▸ **Task to complete**: From the data underneath, reproduce exactly the stretch that begins at the line with "info@occulytics.com (124, 2457)" and ends after the line with "Screenshot is 1280x1081.".

Dataset START

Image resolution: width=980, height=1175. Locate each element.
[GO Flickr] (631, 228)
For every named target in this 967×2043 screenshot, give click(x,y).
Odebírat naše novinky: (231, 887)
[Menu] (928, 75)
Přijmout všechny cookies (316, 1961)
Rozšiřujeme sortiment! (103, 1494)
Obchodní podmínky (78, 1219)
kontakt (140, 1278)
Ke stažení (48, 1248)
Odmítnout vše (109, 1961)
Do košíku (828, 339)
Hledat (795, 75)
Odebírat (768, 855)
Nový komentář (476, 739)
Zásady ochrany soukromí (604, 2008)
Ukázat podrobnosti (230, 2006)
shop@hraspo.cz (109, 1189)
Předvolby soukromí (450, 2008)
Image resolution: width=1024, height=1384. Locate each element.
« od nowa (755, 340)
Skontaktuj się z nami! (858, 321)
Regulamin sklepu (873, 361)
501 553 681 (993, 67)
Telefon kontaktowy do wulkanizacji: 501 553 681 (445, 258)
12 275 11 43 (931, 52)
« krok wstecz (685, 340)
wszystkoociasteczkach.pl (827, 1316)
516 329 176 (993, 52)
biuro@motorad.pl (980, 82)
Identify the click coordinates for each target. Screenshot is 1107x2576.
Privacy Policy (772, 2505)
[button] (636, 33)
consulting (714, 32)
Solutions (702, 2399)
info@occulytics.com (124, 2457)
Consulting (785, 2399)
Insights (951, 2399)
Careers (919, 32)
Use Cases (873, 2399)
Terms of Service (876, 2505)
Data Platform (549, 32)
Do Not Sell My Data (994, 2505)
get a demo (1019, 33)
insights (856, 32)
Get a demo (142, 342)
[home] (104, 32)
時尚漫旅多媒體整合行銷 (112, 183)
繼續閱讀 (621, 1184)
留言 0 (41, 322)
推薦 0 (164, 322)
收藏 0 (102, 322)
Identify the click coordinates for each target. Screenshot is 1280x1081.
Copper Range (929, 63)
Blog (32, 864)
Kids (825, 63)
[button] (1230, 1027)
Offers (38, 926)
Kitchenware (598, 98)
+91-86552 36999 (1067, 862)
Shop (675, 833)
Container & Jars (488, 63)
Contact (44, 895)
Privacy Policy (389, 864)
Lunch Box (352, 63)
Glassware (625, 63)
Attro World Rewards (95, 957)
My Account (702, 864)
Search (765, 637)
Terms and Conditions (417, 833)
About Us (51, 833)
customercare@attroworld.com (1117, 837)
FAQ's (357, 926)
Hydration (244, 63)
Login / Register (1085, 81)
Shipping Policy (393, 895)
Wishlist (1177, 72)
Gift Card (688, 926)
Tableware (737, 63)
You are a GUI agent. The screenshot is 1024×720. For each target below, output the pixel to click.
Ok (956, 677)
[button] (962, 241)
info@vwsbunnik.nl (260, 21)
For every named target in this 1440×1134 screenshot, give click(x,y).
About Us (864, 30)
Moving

Dataset END

▸ **Result of the exercise**:
info@occulytics.com (124, 2457)
Consulting (785, 2399)
Insights (951, 2399)
Careers (919, 32)
Use Cases (873, 2399)
Terms of Service (876, 2505)
Data Platform (549, 32)
Do Not Sell My Data (994, 2505)
get a demo (1019, 33)
insights (856, 32)
Get a demo (142, 342)
[home] (104, 32)
時尚漫旅多媒體整合行銷 (112, 183)
繼續閱讀 (621, 1184)
留言 0 (41, 322)
推薦 0 (164, 322)
收藏 0 (102, 322)
Identify the click coordinates for each target. Screenshot is 1280x1081.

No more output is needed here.